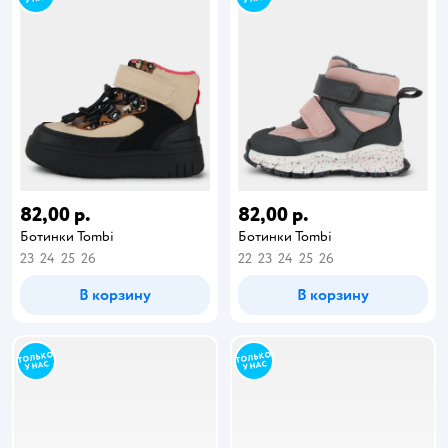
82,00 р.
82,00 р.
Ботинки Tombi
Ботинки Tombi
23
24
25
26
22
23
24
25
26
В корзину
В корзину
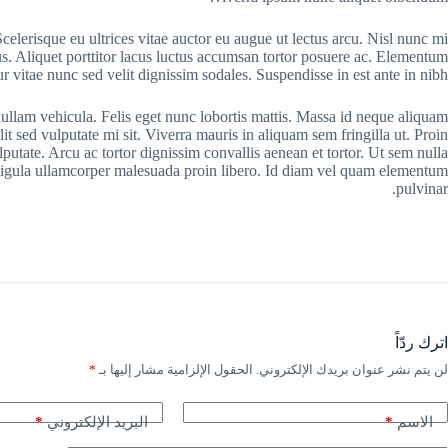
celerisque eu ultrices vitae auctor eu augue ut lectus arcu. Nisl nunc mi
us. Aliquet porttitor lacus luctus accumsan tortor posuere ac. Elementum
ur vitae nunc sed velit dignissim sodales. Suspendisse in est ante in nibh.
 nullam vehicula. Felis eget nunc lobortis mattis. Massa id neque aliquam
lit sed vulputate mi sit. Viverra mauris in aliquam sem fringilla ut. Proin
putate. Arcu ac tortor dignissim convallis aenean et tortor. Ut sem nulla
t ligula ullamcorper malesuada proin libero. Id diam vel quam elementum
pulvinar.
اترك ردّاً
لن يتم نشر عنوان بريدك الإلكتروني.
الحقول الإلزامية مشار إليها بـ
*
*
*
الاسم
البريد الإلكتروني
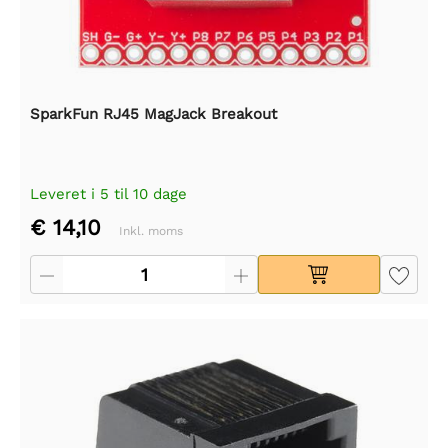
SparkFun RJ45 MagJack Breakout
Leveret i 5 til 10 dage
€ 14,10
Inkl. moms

◆ ◆ ◆ ◆ ◆ ◆ ◆

With pictures left out, repeat exactly the lines from the one containing "nullam vehicula. Felis" through the last line of the data above, inclusive, and nothing else.

 nullam vehicula. Felis eget nunc lobortis mattis. Massa id neque aliquam
lit sed vulputate mi sit. Viverra mauris in aliquam sem fringilla ut. Proin
putate. Arcu ac tortor dignissim convallis aenean et tortor. Ut sem nulla
t ligula ullamcorper malesuada proin libero. Id diam vel quam elementum
pulvinar.
اترك ردّاً
لن يتم نشر عنوان بريدك الإلكتروني.
الحقول الإلزامية مشار إليها بـ
*
*
*
الاسم
البريد الإلكتروني
SparkFun RJ45 MagJack Breakout
Leveret i 5 til 10 dage
€ 14,10
Inkl. moms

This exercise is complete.